Why College Students Tend to Forget the Subject Material Learned?

College and university courses are quite unsettling when it comes particularly tedious and highly programs. Even the best in the class tends to lose their grip ta some point. Memorizing and storage information in the long-term memory is one of the biggest concerns that some students struggle with throughout their academic tenure.

College Students

Students should understand that once they learn something, it resides in their long term memory (LTM) for also indefinite time. Albeit, it is natural for us to forget things at some point or other. This takes us to the questions: why do students remember some information and forget something else? Why do you struggle to recall an answer to a question in the exam, but remember the same information easily in a routine study session? Doesn’t matter if the student does all the work him- or herself, or hires a professional online assignment help provider to cater their semesterly writing obligations, not necessarily the students will be able to recall every information, or vice versa.

This is why we need to examine the reasons the students keep forgetting the subject material learned both in and out of the class.
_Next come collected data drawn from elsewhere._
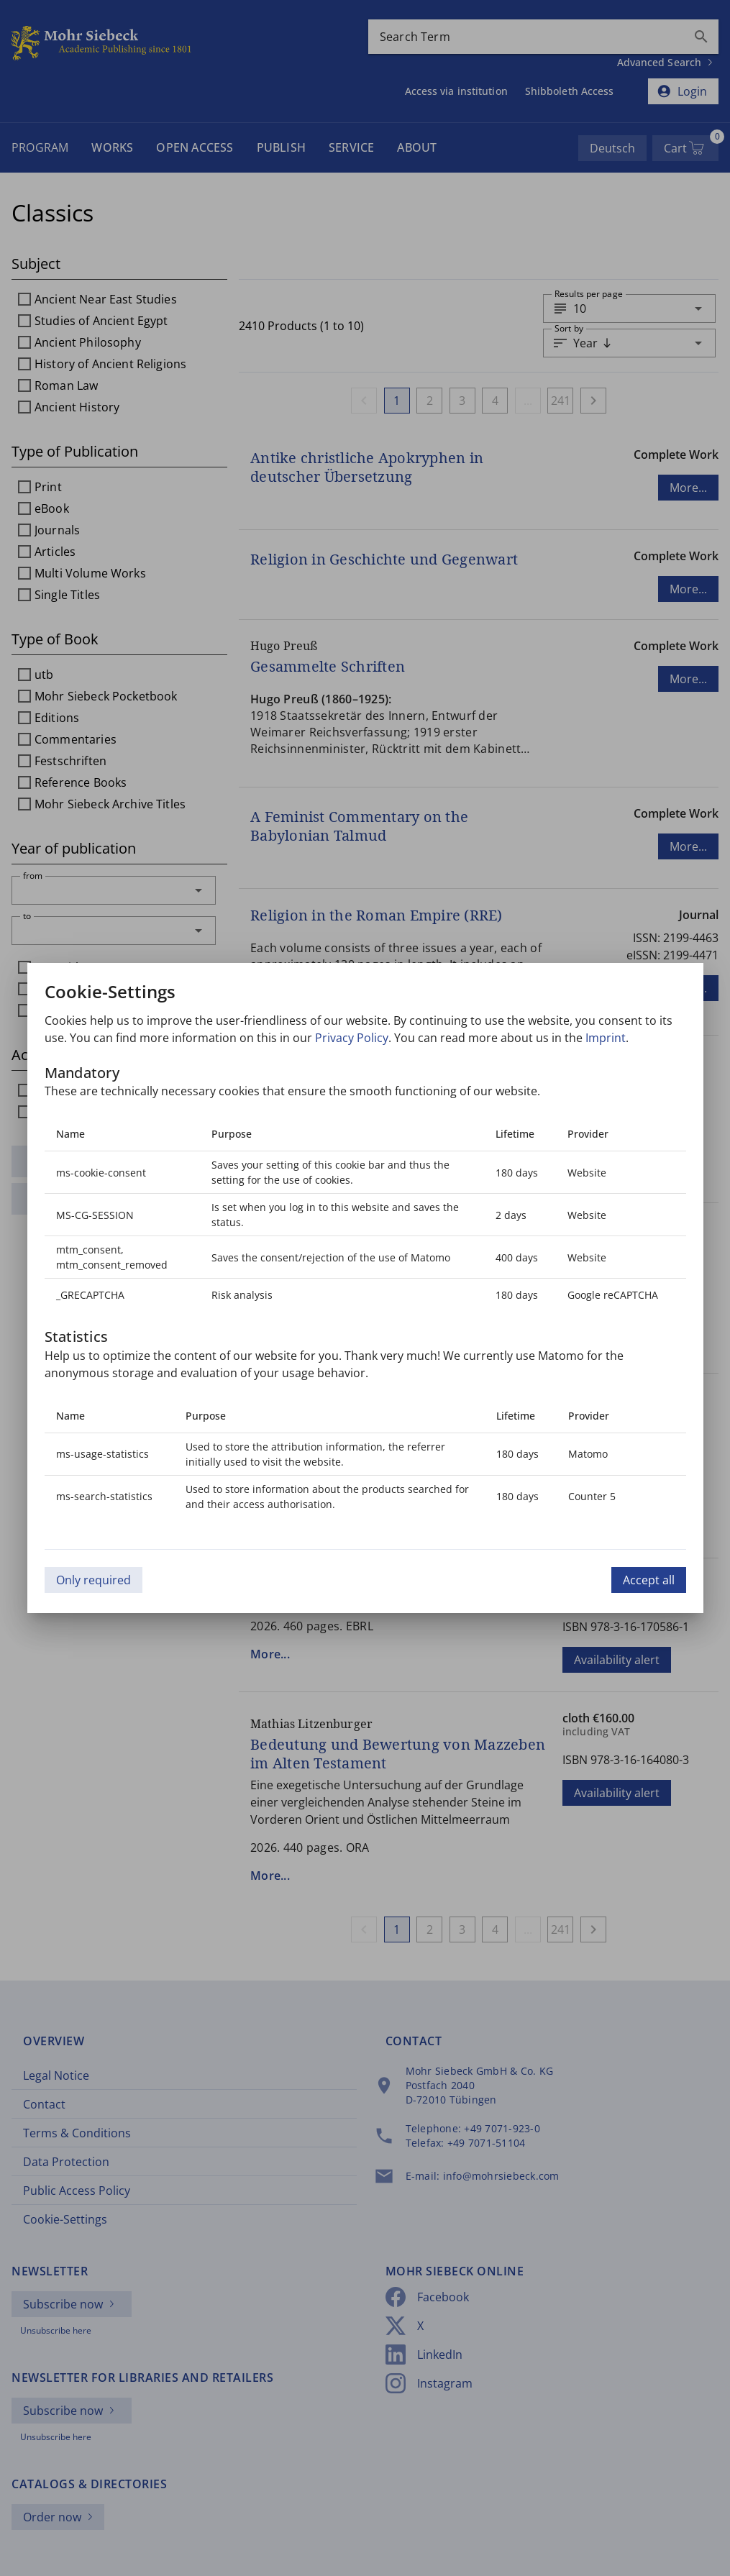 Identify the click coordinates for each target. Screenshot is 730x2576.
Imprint (605, 1038)
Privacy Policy (351, 1038) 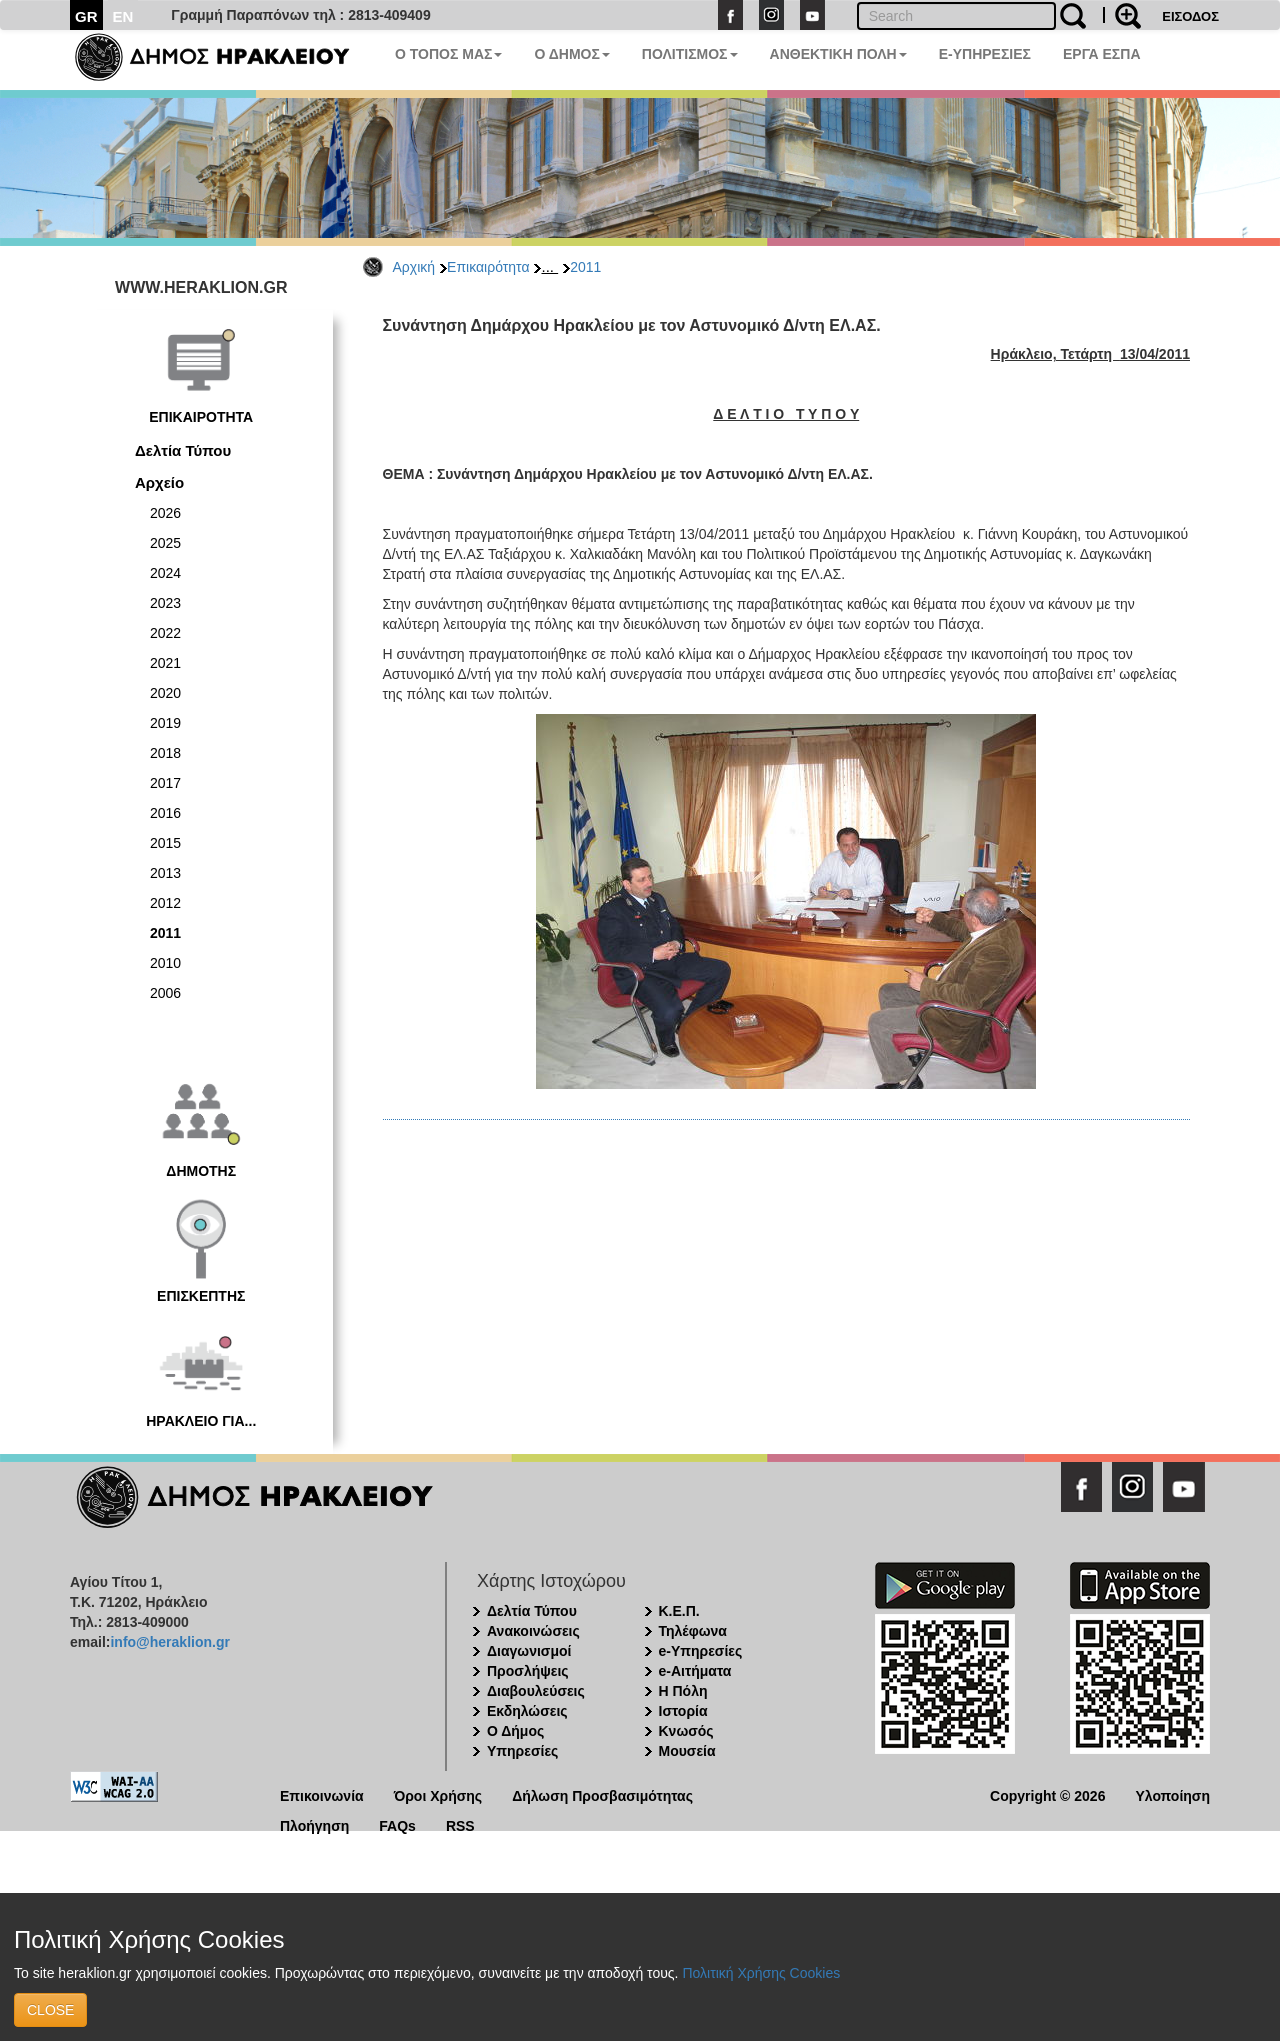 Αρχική (414, 267)
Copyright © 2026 (1047, 1794)
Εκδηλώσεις (527, 1711)
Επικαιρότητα (488, 267)
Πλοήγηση (314, 1824)
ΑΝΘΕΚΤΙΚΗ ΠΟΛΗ (838, 54)
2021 (165, 663)
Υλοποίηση (1172, 1794)
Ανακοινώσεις (533, 1631)
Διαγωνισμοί (529, 1651)
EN (123, 16)
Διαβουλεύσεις (536, 1691)
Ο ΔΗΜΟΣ (571, 54)
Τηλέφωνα (693, 1631)
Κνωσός (686, 1731)
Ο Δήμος (515, 1731)
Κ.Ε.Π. (679, 1611)
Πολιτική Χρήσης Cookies (761, 1973)
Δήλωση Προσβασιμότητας (602, 1794)
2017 (165, 783)
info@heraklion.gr (169, 1642)
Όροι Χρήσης (438, 1794)
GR (86, 16)
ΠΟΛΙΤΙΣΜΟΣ (690, 54)
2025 (165, 543)
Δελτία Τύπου (183, 450)
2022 (165, 633)
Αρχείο (159, 482)
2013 (165, 873)
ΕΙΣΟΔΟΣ (1190, 16)
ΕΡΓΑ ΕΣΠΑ (1102, 54)
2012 (165, 903)
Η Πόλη (683, 1691)
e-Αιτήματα (695, 1671)
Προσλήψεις (528, 1671)
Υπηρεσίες (522, 1751)
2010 (165, 963)
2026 (165, 513)
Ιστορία (683, 1711)
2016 (165, 813)
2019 (165, 723)
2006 (165, 993)
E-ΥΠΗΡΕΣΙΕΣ (985, 54)
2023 (165, 603)
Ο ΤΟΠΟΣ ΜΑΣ (448, 54)
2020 (165, 693)
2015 (165, 843)
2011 (585, 267)
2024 (165, 573)
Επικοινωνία (322, 1794)
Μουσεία (687, 1751)
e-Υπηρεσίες (701, 1651)
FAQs (397, 1824)
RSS (460, 1824)
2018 (165, 753) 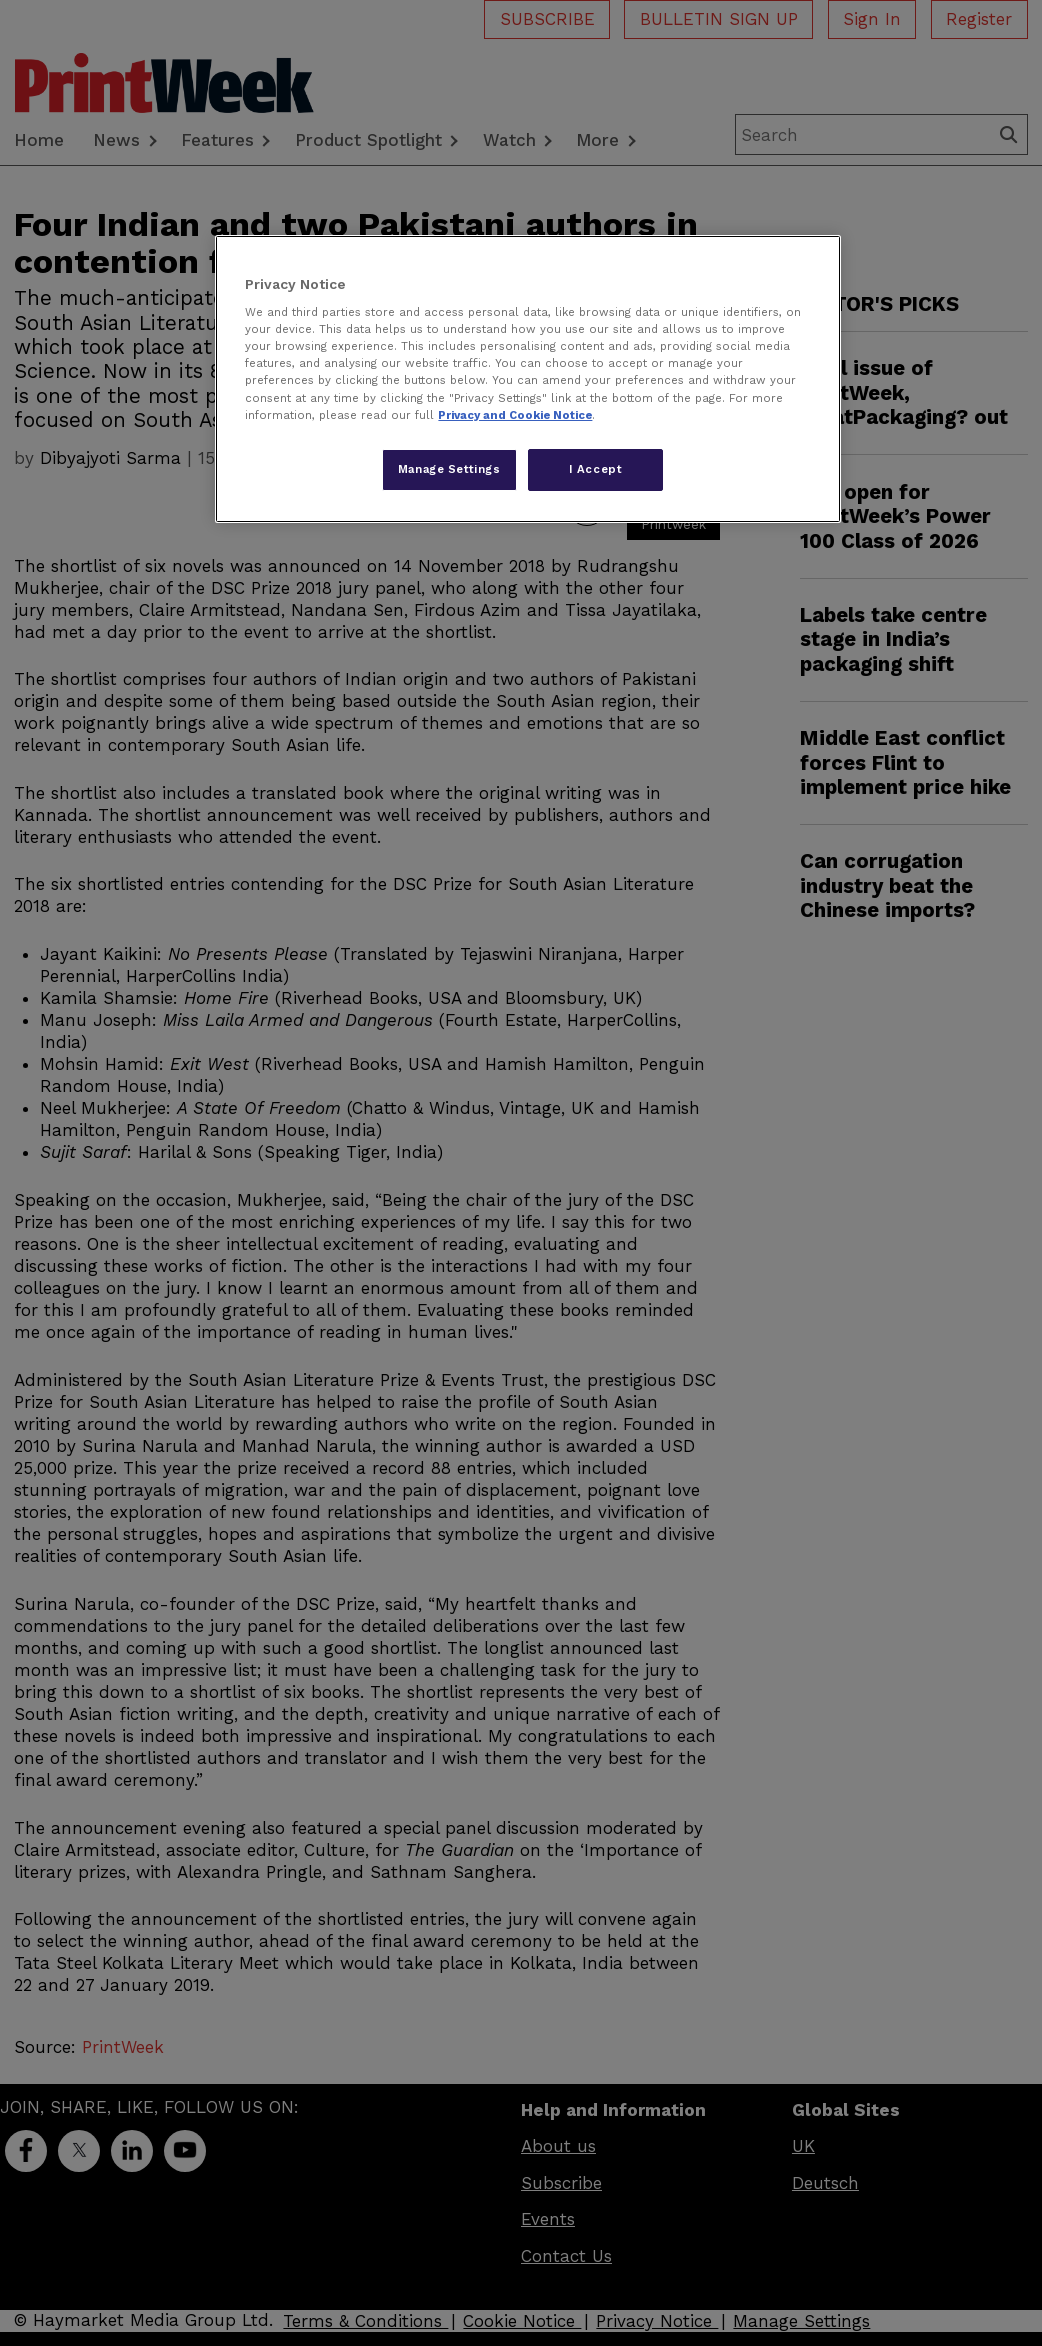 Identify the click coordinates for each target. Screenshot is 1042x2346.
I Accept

  1. They never really learned it

One of the biggest misconceptions prevailing the college and university life is that reading a content few times will store the information in your memory. The repetitive reading sessions do not guarantee a spot in your LTM. The reason being, the student must have never truly learned the information as intended.

  1. Failing to understand the content

Practicing the same Algebra problem over and over again isn’t going to help you memorize the information, provided the student has not truly understood the essentials of the topic as demanded by the teacher. You may have a vague idea regarding the information and recognize the question in a situation, for instance, occurred in the exam exactly with the same wording and sentence striker as you teacher dictated in the class. However, the student will struggle to understand the content if the same topic appeared in the exam, only this time, rephrased and in a conceptual manner.

  1. Stuffing

It is not an uncommon sight to see most students unsuccessfully trying to learn everything in one “grand” study session the night before the exam. In other words, congesting all the topics and subject material. The focus of such sessions are on the quantity, rather than quality, where the student skims through a topic for just one or a couple of times. Agreeably, the student might absorb all or most of the subject material, the thing that will lack is the time required for sorting and organization. In other words, the information will be stuffed in your memory in an unrecognizable and unusable way. During the exam, you will see that the questions contained in the paper does ring a bell, but not strong enough in your long-term memory to help you remember in an instant within the instructions provided in the exam.

  1. Stored with very few indications

Sometimes, we learn something new and store it into our long-term memory, but the access is not always there. In order to penetrate the memory, the student needs to know how to locate it. There are instances when the learner will be required to use a key term, a “cue” as the psychologists say. It could be a label, hook, or a mere link to the information to surface the memory. Memories that we commonly used are stored in our brains in the form of cues, hence, making it easy to recall. At other times, the memory is stored with just one or a couple of cues. Consider the teacher not including the exact cue in the question in the exam. In such as case, the students will find it more difficult to spot the information in his or her long-term memory. Simply speaking, you have the information written in your mind, but you won’t be able to find it.